8 History of New York (2004)
http://video.barnesandnoble.com/search/product.asp?z=y&EAN=841887051286&itm=3
http://www.pbs.org/wnet/newyork/series/index.html
Ric Burns' terrific 7-part, 14-hour monster of a series begins back in the day (1609) and spans the history of the city that would eventually come to be known as Gotham itself through the centuries, building up to That Day (9/11/2001) when New York was redefined yet again. Holds up to repeated viewings like few documentaries of its kind, and featuring an expert cast of talking heads.
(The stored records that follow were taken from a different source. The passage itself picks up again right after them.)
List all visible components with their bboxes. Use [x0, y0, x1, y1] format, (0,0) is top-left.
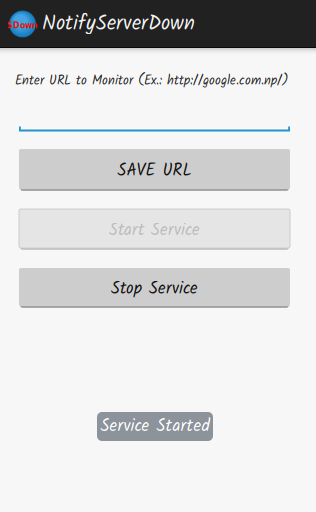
button[interactable]: URL to monitor	[19, 102, 290, 132]
staticText: Stop Service	[111, 276, 198, 302]
staticText: SAVE URL	[118, 158, 192, 184]
button[interactable]: Stop Service	[19, 266, 290, 308]
button[interactable]: SAVE URL	[19, 147, 290, 191]
button[interactable]: Start Service	[19, 207, 290, 250]
staticText: Service Started	[100, 413, 210, 440]
staticText: NotifyServerDown	[42, 8, 195, 40]
staticText: Enter URL to Monitor (Ex.: http://google…	[15, 71, 288, 91]
staticText: SDown	[7, 21, 38, 30]
staticText: Start Service	[109, 217, 200, 244]
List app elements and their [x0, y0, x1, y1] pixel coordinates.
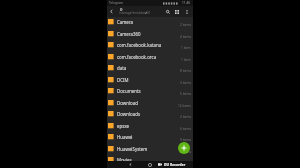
- button[interactable]: Documents: [107, 86, 193, 98]
- staticText: Documents: [117, 88, 181, 94]
- staticText: 1 item: [181, 161, 191, 165]
- staticText: com.facebook.orca: [117, 54, 181, 60]
- button[interactable]: Downloads: [107, 109, 193, 121]
- button[interactable]: DCIM: [107, 75, 193, 87]
- staticText: 12 items: [178, 104, 191, 108]
- staticText: 3 items: [180, 81, 191, 85]
- button[interactable]: Movies: [107, 155, 193, 167]
- staticText: 1 item: [181, 46, 191, 50]
- staticText: 0: [120, 7, 123, 13]
- button[interactable]: Camera: [107, 17, 193, 29]
- button[interactable]: Back: [127, 161, 134, 168]
- button[interactable]: Back: [107, 7, 116, 16]
- staticText: DU Recorder: [164, 162, 186, 167]
- staticText: 3 items: [180, 150, 191, 154]
- staticText: data: [117, 65, 181, 71]
- staticText: Camera360: [117, 31, 181, 37]
- button[interactable]: Camera360: [107, 29, 193, 41]
- staticText: Movies: [117, 157, 181, 163]
- button[interactable]: com.facebook.katana: [107, 40, 193, 52]
- staticText: 2 items: [180, 115, 191, 119]
- button[interactable]: data: [107, 63, 193, 75]
- button[interactable]: Home: [146, 161, 153, 168]
- staticText: Downloads: [117, 111, 181, 117]
- button[interactable]: Huawei: [107, 132, 193, 144]
- staticText: /storage/emulated/0: [119, 11, 151, 15]
- button[interactable]: Switch view: [172, 7, 181, 16]
- staticText: 4 items: [180, 35, 191, 39]
- staticText: epsxe: [117, 123, 181, 129]
- button[interactable]: com.facebook.orca: [107, 52, 193, 64]
- staticText: 5 items: [180, 92, 191, 96]
- button[interactable]: epsxe: [107, 121, 193, 133]
- button[interactable]: Add: [178, 142, 190, 154]
- staticText: 6 items: [180, 127, 191, 131]
- staticText: Camera: [117, 19, 181, 25]
- button[interactable]: HuaweiSystem: [107, 144, 193, 156]
- staticText: 11:46: [182, 1, 191, 5]
- staticText: 9 items: [180, 138, 191, 142]
- button[interactable]: Download: [107, 98, 193, 110]
- button[interactable]: More options: [182, 7, 191, 16]
- staticText: Huawei: [117, 134, 181, 140]
- staticText: HuaweiSystem: [117, 146, 181, 152]
- staticText: 8 items: [180, 69, 191, 73]
- button[interactable]: Search: [163, 7, 172, 16]
- staticText: Download: [117, 100, 181, 106]
- staticText: Telegram: [109, 1, 123, 5]
- staticText: DCIM: [117, 77, 181, 83]
- staticText: 2 items: [180, 23, 191, 27]
- staticText: 1 item: [181, 58, 191, 62]
- staticText: com.facebook.katana: [117, 42, 181, 48]
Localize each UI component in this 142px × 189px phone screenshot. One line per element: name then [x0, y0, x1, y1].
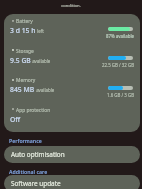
- button[interactable]: [4, 103, 140, 133]
- button[interactable]: Software update: [4, 175, 140, 189]
- staticText: Battery: [16, 18, 33, 25]
- staticText: 845 MB: [10, 85, 35, 94]
- staticText: 22.5 GB / 32 GB: [101, 62, 134, 68]
- staticText: left: [36, 28, 44, 34]
- staticText: 3 d 15 h: [10, 26, 36, 35]
- staticText: Storage: [16, 48, 34, 55]
- staticText: Software update: [11, 179, 61, 188]
- button[interactable]: [4, 14, 140, 44]
- button[interactable]: Auto optimisation: [4, 146, 140, 163]
- staticText: Off: [10, 115, 21, 124]
- staticText: App protection: [16, 107, 51, 114]
- staticText: 87% available: [105, 33, 134, 39]
- staticText: Auto optimisation: [11, 150, 65, 159]
- staticText: Performance: [9, 137, 42, 144]
- staticText: 9.5 GB: [10, 56, 31, 65]
- staticText: Additional care: [9, 168, 48, 175]
- button[interactable]: [4, 73, 140, 103]
- staticText: available: [35, 87, 55, 93]
- staticText: 1.6 GB / 3 GB: [106, 92, 134, 98]
- staticText: Memory: [16, 77, 36, 84]
- button[interactable]: [4, 44, 140, 74]
- staticText: condition.: [61, 3, 81, 9]
- staticText: available: [31, 58, 51, 64]
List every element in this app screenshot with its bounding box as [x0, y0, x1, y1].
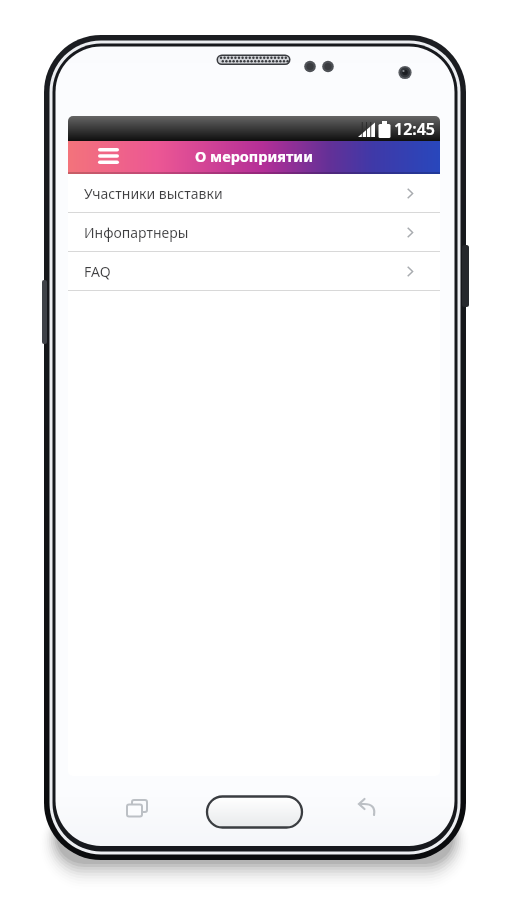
staticText: 12:45	[394, 118, 436, 140]
staticText: О мероприятии	[195, 146, 313, 166]
staticText: Инфопартнеры	[84, 223, 189, 242]
staticText: FAQ	[84, 262, 111, 281]
staticText: Участники выставки	[84, 184, 223, 203]
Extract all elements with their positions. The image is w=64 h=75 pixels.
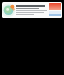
other: Organization logo: [3, 4, 15, 16]
button[interactable]: Organization logo: [2, 2, 62, 18]
button[interactable]: Badge: [49, 11, 61, 16]
button[interactable]: Highlight: [49, 3, 61, 10]
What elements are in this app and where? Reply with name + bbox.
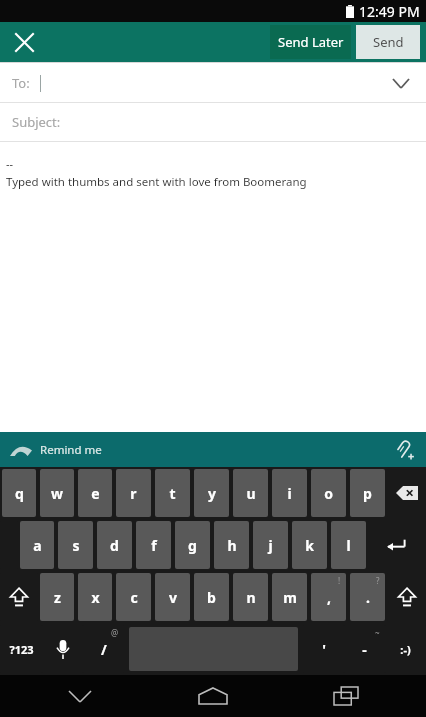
button[interactable] <box>42 625 83 673</box>
button[interactable]: Recent apps <box>326 676 366 716</box>
staticText: x <box>91 588 100 607</box>
button[interactable]: . <box>350 573 385 621</box>
button[interactable]: / <box>83 625 124 673</box>
button[interactable] <box>368 521 426 569</box>
button[interactable]: g <box>175 521 210 569</box>
button[interactable]: r <box>116 469 151 517</box>
staticText: n <box>246 588 256 607</box>
button[interactable]: j <box>253 521 288 569</box>
button[interactable]: - <box>344 625 385 673</box>
button[interactable]: q <box>2 469 36 517</box>
staticText: z <box>54 588 61 607</box>
button[interactable]: Hide keyboard <box>60 676 100 716</box>
button[interactable]: :-) <box>385 625 426 673</box>
button[interactable]: m <box>272 573 307 621</box>
staticText: ' <box>322 640 326 659</box>
staticText: m <box>283 588 297 607</box>
staticText: @ <box>111 627 119 638</box>
staticText: b <box>207 588 216 607</box>
button[interactable]: z <box>40 573 74 621</box>
staticText: u <box>246 484 256 503</box>
staticText: w <box>51 484 63 503</box>
staticText: g <box>188 536 197 555</box>
staticText: y <box>208 484 216 503</box>
button[interactable]: Subject: <box>0 103 426 141</box>
staticText: To: <box>12 74 30 92</box>
staticText: - <box>362 640 367 659</box>
button[interactable]: c <box>116 573 151 621</box>
staticText: ! <box>338 575 341 586</box>
staticText: . <box>366 588 370 607</box>
button[interactable]: Expand recipients <box>386 68 416 98</box>
button[interactable]: n <box>233 573 268 621</box>
button[interactable]: l <box>331 521 366 569</box>
button[interactable]: Close <box>8 26 40 58</box>
button[interactable]: a <box>20 521 54 569</box>
staticText: a <box>33 536 42 555</box>
button[interactable]: ?123 <box>0 625 42 673</box>
staticText: 12:49 PM <box>359 2 420 21</box>
staticText: d <box>110 536 119 555</box>
staticText: k <box>305 536 314 555</box>
button[interactable]: e <box>78 469 112 517</box>
button[interactable]: d <box>97 521 132 569</box>
staticText: Remind me <box>40 442 102 458</box>
button[interactable]: k <box>292 521 327 569</box>
button[interactable]: b <box>194 573 229 621</box>
staticText: :-) <box>400 642 411 657</box>
button[interactable]: s <box>58 521 93 569</box>
staticText: p <box>363 484 372 503</box>
button[interactable]: Home <box>193 676 233 716</box>
staticText: , <box>327 588 331 607</box>
staticText: s <box>72 536 80 555</box>
staticText: o <box>324 484 333 503</box>
staticText: j <box>268 536 273 555</box>
button[interactable] <box>126 625 301 673</box>
staticText: r <box>130 484 137 503</box>
staticText: q <box>15 484 24 503</box>
staticText: -- <box>6 156 14 171</box>
staticText: Typed with thumbs and sent with love fro… <box>6 174 307 190</box>
button[interactable]: o <box>311 469 346 517</box>
button[interactable]: , <box>311 573 346 621</box>
staticText: i <box>287 484 292 503</box>
staticText: e <box>91 484 100 503</box>
button[interactable]: h <box>214 521 249 569</box>
button[interactable]: Send <box>356 25 420 59</box>
staticText: ?123 <box>9 642 34 657</box>
staticText: h <box>227 536 237 555</box>
button[interactable]: x <box>78 573 112 621</box>
staticText: Subject: <box>12 113 61 131</box>
staticText: Send Later <box>278 33 344 51</box>
staticText: ? <box>376 575 380 586</box>
button[interactable]: t <box>155 469 190 517</box>
staticText: ~ <box>375 627 380 638</box>
staticText: l <box>346 536 351 555</box>
button[interactable]: ' <box>303 625 344 673</box>
button[interactable] <box>387 469 426 517</box>
button[interactable]: w <box>40 469 74 517</box>
button[interactable] <box>0 573 38 621</box>
staticText: Send <box>373 33 404 51</box>
button[interactable]: u <box>233 469 268 517</box>
button[interactable]: To: <box>0 63 426 102</box>
button[interactable]: v <box>155 573 190 621</box>
button[interactable]: i <box>272 469 307 517</box>
button[interactable] <box>387 573 426 621</box>
staticText: / <box>101 640 107 659</box>
button[interactable]: Attach file <box>388 434 420 466</box>
button[interactable]: y <box>194 469 229 517</box>
staticText: v <box>169 588 177 607</box>
button[interactable]: p <box>350 469 385 517</box>
button[interactable]: Send Later <box>270 25 351 59</box>
staticText: c <box>130 588 138 607</box>
staticText: f <box>151 536 157 555</box>
button[interactable]: Remind me <box>10 442 102 458</box>
button[interactable]: f <box>136 521 171 569</box>
staticText: t <box>169 484 176 503</box>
9 Frontline: Who Was Lee Harvey Oswald?
http://www.allmovie.com/cg/avg.dll?p=avg&sql=1:242750
Defies the reassuring, agreed upon casting of Oswald as a nutjob, but in my opinion draws erroneous conclusion of LHO as lone gunman, instead of the victim of an overarching historical conspiracy to paint him as patsy. Raising the mind-blowing theory that LHO may have been a double agent for one of the intelligence agencies, the film does a credible job of demonstrating how his short life straddled many of the seismic political currents that may have set in motion the crime of the century. Oswald can be seen playing both sides of the Cuba issue, defecting to Russia, meeting mysteriously with radical communists in Japan when stationed there as a Marine, and establishing possible ties to Jack Ruby before the JFK assassination.
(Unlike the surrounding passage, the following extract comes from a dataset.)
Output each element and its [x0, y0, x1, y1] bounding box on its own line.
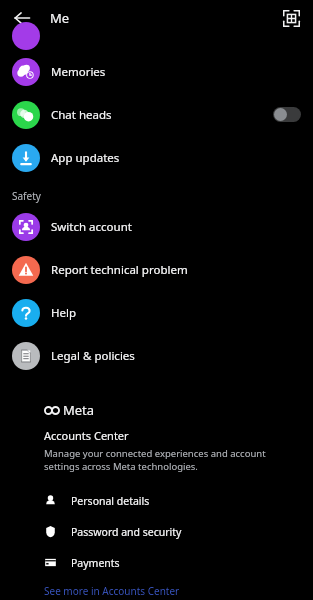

10 Hitler's Henchmen (1991)
http://www.allmovie.com/cg/avg.dll?p=avg&sql=1:22650
It cannot be denied that the Naxis, although pure political evil, are documentary gold: engrossing, mind-blowing and frightening. It's all here in this six-part series on those evil boys from Berlin: Hesse, Goebbels, Himmler, Speer, Donitz & Goring -- collect 'em all -- with cameos by Josef Mengele, Martin Borman, von Ribbentrop, etc. Holding it all together is Hitler himself.

11 Rude Boy (1980)

http://www.allmovie.com/cg/avg.dll?p=avg&sql=1:9815
Picky purists will tell you this isn't a documentary at all. They would technically be right, but the principal reason for this movie to exist is the stirring, incendiary, flaming hot footage of The Clash onstage (the new DVD release even has a menu button that will allow you to view only the songs and skip the meandering bits of seemingly unscripted narrative in between). Everything you needed to know about not only why the band's legend continues to endure, but what roiling emotions punk brought to the surface every time it was done right. If a lead singer ever had any more gruff charm and charisma than Joe Strummer, they would have to outlaw it on the spot. Catch the Clash at their absolute blazing peak and learn what all the fuss was about.

12 Kurt & Courtney (1998)
http://www.imdb.com/title/tt0138563/
Did Courtney Love actually take a hit out on grunge-meister Kurt Cobain, whether for the money or to somehow further her own career and street cred, or did the rocker really use a shotgun to trigger his suicide? That question lies at the center of this fascinating look at some nebulous and unanswered details relating to the death of the Nirvana lead singer. Absorbing film that makes a startlingly successful bid to be taken seriously.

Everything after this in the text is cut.